Who's In Your Circle?
Why are your friends your friends? Why must you allow yourself to be tricked into thinking that if they’re like you then they will accept you? Could it be that familiarity has stunted your ability to grow? Sorry to burst your bubble, BUT if God desires greater for your life then he will position people in your life who challenge you to be and do better. He will send individuals into your life who won’t allow you to live a life of complacency.
Now, I know it’s hard to receive new people especially when your mind has told you that the friends you have now are the only types of people you need in your life. This is by far one of the greatest misconceptions a person can have. Just like we change with seasons, our friends will do the same. There are many people who stay in some friendships in an effort to genuinely be loyal, but sometimes we can be loyal to a fault. Translation being loyal to someone who no longer reciprocates that same level of loyalty, or being loyal to someone who doesn’t accept that you have matured and moved on and up to better things, growth stunters.
When I think of pure loyalty, I first think of Jesus and his first disciples. As he began to recruit his disciples, they dropped everything and joined him. I’m sure it wasn’t easy leaving their old lifestyles, but they understood that in order to go farther and receive better, they needed to run with someone who knew better. For three years, they gleaned off his wisdom and grew tremendously. They made sure they were prepared to be disciples who walked in the power of Christ. (Matthew 4:18-22; Mark 1:16-34; Luke 5:1-11).

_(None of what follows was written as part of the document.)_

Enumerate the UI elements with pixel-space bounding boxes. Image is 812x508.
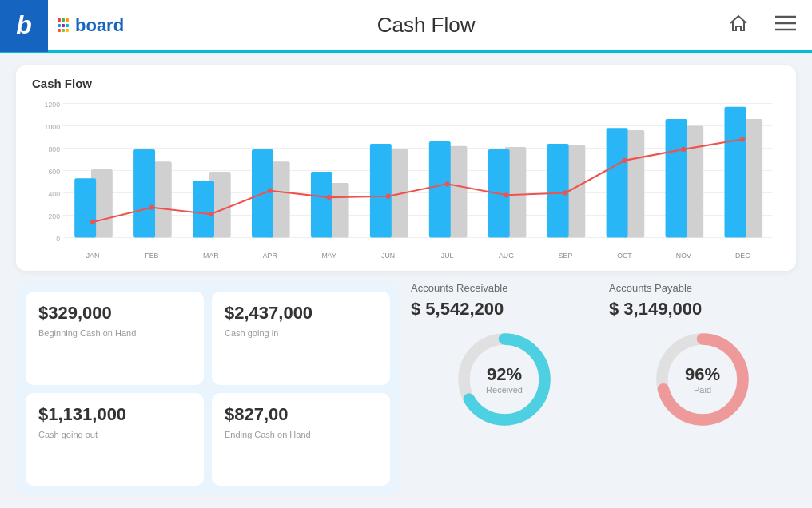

Another example of a healthy form of loyalty, includes Naomi and Ruth. To give a little back story, Naomi had been widowed and was left with her two sons who took Moabite women as their wives, Ruth and Orpah. After 10 years, Naomi’s sons died leaving their wives widowed as well. Naomi decided to return to her homeland, Bethlehem so she told Orpah and Ruth to return to their mother’s house. Now Orpah, left with a little hesitation, but Ruth committed to staying with Ruth.
But Ruth said, “Do not urge me to leave you or to return from following you. For where you go I will go, and where you lodge I will lodge. Your people shall be my people, and your God my God. 17 Where you die I will die, and there will I be buried. May the Lord do so to me and more also if anything but death parts me from you.” 18 And when Naomi saw that she was determined to go with her, she said no more.
The fact that Ruth was willing to leave behind her past and go into an unfamiliar environment to remain loyal to Naomi says a lot. Honestly, we all need that type of loyalty in our lives and I’m sure we have received it. What makes this type of loyalty special is the selflessness exhibited by Ruth being loyal to Naomi. Ruth did not go with her hand out to receive. Instead, she was on a mission to pour out and help Naomi in any way possible.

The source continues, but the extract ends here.